The code runs on x86 Linux, there are multiple threads running for writers and there is a single thread for the reader. The reader and writer start one slot apart and are std::atomic<uint64_t>, so the reader starts at slot 0 and writer at slot 1 then each writer will first claim a slot by first doing an atomic fetch_add(1, std::memory_order::memory_order_acq_rel) on the writer sequence by calling incrementSequence shown below and afterwards use a compare_and_swap loop to update the reader sequence to let clients know this slot is available see updateSequence .

 inline data_type incrementSequence() {                                                                                       
        return m_sequence.fetch_add(1,std::memory_order::memory_order_seq_cst);                                                  
    }   


void updateSequence(data_type aOld, data_type aNew) {                                                                        
        while ( !m_sequence.compare_exchange_weak(aOld, aNew, std::memory_order::memory_order_release, std::memory_order_relaxed)
            if  (sequence() < aNew)  {                                                                                           
                continue;                                                                                                        
            }                                                                                                                    
            break;                                                                                                               
        }                                                                                                                        
    }                   
 inline data_type sequence() const {                                                                                          
        return m_sequence.load(std::memory_order::memory_order_acquire);                                                         
    }       
      

Solution

  • A ring buffer (or a FIFO in general--doesn't have to be implemented as a ring buffer) is intended to smooth out bursts of traffic. Even though producers may produce the data in bursts, the consumers can deal with a steady flow of input.

    If you're overflowing the FIFO, it means one of two things:

    1. Your bursts are larger than you planned for. Fix this by increasing the FIFO size (or making its size dynamic).
    2. Your producers are out-running your consumers. Fix this by increasing the resources devoted to consuming the data (probably more threads).

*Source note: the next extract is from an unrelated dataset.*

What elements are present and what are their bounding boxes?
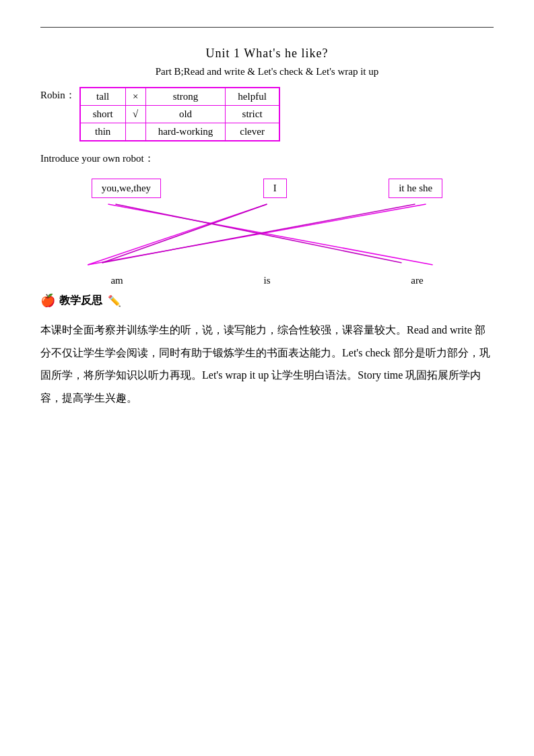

    It sounds to me like you're currently hitting the second: your single consumer simply isn't fast enough to keep up with the producers. The only real choices in that case are to speed up consumption by either optimizing the single consumer, or adding more consumers.

    It also sounds a bit as if your consumer may be leaving their input data in the FIFO while they process the data, so that spot in the FIFO remains occupied until the consumer finishes processing that input. If so, you may be able to fix your problem by simply having the consumer remove the input data from the FIFO as soon as it starts processing. This frees up that slot so the producers can continue placing input into the buffer.

    One other point: making the FIFO size dynamic can be something of a problem. The problem is fairly simple: it can cover up the fact that you really have the second problem of not having the resources necessary to process the data on the consumer side.

    Assuming both the producers and the consumers are thread pools, the easiest way to balance the system is often to use a fixed-size FIFO. If the producers start to get so far ahead of the consumers that the FIFO overflows, then producers start to block. This lets the consumer thread pool consume more computational resources (e.g., run on more cores) to catch back up with the producers. This does, however, depend on being able to add more consumers, not restricting the system to a single consumer.